My reactions? I’ve found the Kindle quite disappointing. I thought it was a no-brainer that it would have some lighting built in to enable reading in the dark. The reading window is a little small and the interface is, well clunky. I’m surprised it’s such a success. The integration with Amazon’s publishing is great, but so much effort is put into protecting IP, that it makes the user experience pretty heavy weather. After my experience with the iPhone I’m constantly grabbing for the screen to move something around, zoom in on something. No dice I’m afraid.
Also I thought it would be great for surfing the net in an armchair – and then reading it with the convenience of a book (even small laptops aren’t all that pleasant to do that). I knew it was black and white only, but most of my web-surfing is reading text only, so I was looking forward to it. I’ve just spent about 15 minutes trying to figure out how to surf basic-web on the damn thing, but I’m still not there yet. The contrast with an iPhone, where, as with the original Macs and now windows, you just start trying to do things and teach yourself as you go, is striking. I am told the Kindle will read pdfs. So I loaded some into it, but can’t find them :(
Some of these problems may be fixed to some extent on the Kindle DX, but I doubt I’ll be buying it any time soon.
Meanwhile I got a Livescribe pen and pad from Officeworks for $249 and I’ve rarely made a better investment (I think this is a sale price, so hurry on down there before they go back to $329). If you don’t yet know about them, the package consists of an electronic pen which
- writes normally
- records as you write so you can playback the lecture or meeting you’re taking notes in
- time and position stamps the recording so that you can simply point to a note you took and it will replay what was being heard when you wrote it.
Rather than the nightmare of some tablet which you’d have to wipe each time you wanted a new page, you take notes in a notebook that’s normal enough, but if you look closely you can see microdots all over it. This is what tells the system which part of the recording to go to. You can then take your recording/notes and hoist them on the internet for anyone else to share.
Spectacular stuff. Check out a demo here.

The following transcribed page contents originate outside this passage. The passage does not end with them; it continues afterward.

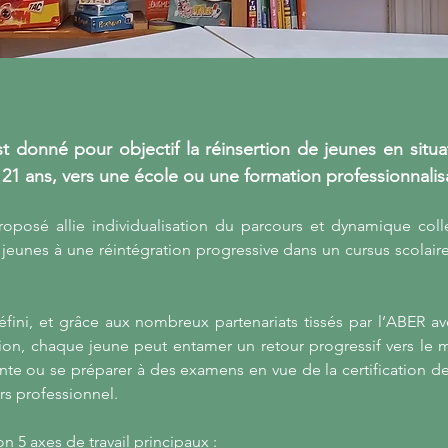
t donné pour objectif la réinsertion de jeunes en sit
t 21 ans, vers une école ou une formation professionnalis
posé allie individualisation du parcours et dynamique colle
 jeunes à une réintégration progressive dans un cursus scolair
éfini, et grâce aux nombreux partenariats tissés par l’ABER a
ion, chaque jeune peut entamer un retour progressif vers le mi
ante ou se préparer à des examens en vue de la certification 
rs professionnel.
n 5 axes de travail principaux :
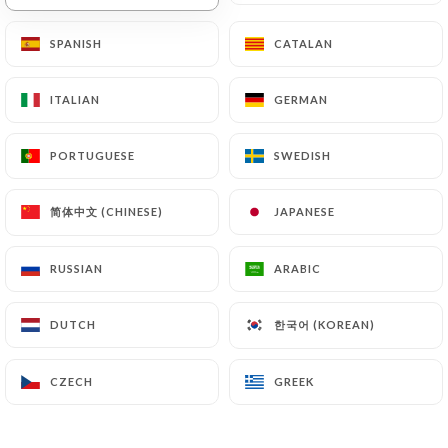
SPANISH
SPANISH
CATALAN
CATALAN
Laura B. rated
L
5/5
ITALIAN
ITALIAN
GERMAN
GERMAN
22/06/2026
•
07:54
PORTUGUESE
PORTUGUESE
SWEDISH
SWEDISH
Laure A. rated
L
简体中文 (CHINESE)
简体中文 (CHINESE)
JAPANESE
JAPANESE
5/5
Réservation facile sur le site . Accueil très
RUSSIAN
RUSSIAN
ARABIC
ARABIC
agréable avec beaucoup de gentillesse .
Nourriture très subtile et typique : une
한국어 (KOREAN)
한국어 (KOREAN)
DUTCH
DUTCH
vraie découverte ! Les pâtisseries sont
délicieuses car beaucoup moins sucrées
CZECH
CZECH
GREEK
GREEK
qu'habituellement pour ce type de produit
(baklava par ex.) . Notre repas du soir s'est
composé de mezzé divers chauds et froids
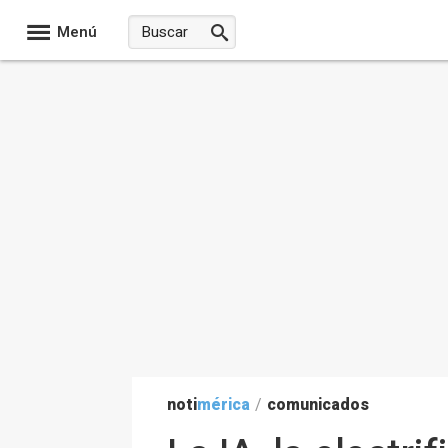
Menú
noti
mérica
/
comunicados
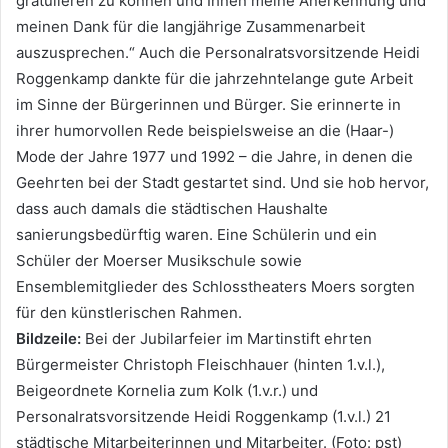
gratulieren zu können und Ihnen meine Anerkennung und
meinen Dank für die langjährige Zusammenarbeit
auszusprechen.“ Auch die Personalratsvorsitzende Heidi
Roggenkamp dankte für die jahrzehntelange gute Arbeit
im Sinne der Bürgerinnen und Bürger. Sie erinnerte in
ihrer humorvollen Rede beispielsweise an die (Haar-)
Mode der Jahre 1977 und 1992 – die Jahre, in denen die
Geehrten bei der Stadt gestartet sind. Und sie hob hervor,
dass auch damals die städtischen Haushalte
sanierungsbedürftig waren. Eine Schülerin und ein
Schüler der Moerser Musikschule sowie
Ensemblemitglieder des Schlosstheaters Moers sorgten
für den künstlerischen Rahmen.
Bildzeile:
Bei der Jubilarfeier im Martinstift ehrten
Bürgermeister Christoph Fleischhauer (hinten 1.v.l.),
Beigeordnete Kornelia zum Kolk (1.v.r.) und
Personalratsvorsitzende Heidi Roggenkamp (1.v.l.) 21
städtische Mitarbeiterinnen und Mitarbeiter. (Foto: pst)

Postscript: One thing that I forgot to mention was that in seeking to extract money the web-surfing function seems to be seriously disabled. If you want to charge something like US$25 a month for a NYT subscription, you’d better make sure that people can’t surf their way to the NYT and read the content for free! So the ‘basic web’ function won’t take me to lots of sites, like one of my favourites. How stupid is that. I also hope that Apple is working on a tablet. They’re masters of the closed system too, but if part of their offering is a convenient way to sit in an armchair or a tram and surf the net freely, then I’m an early adopter.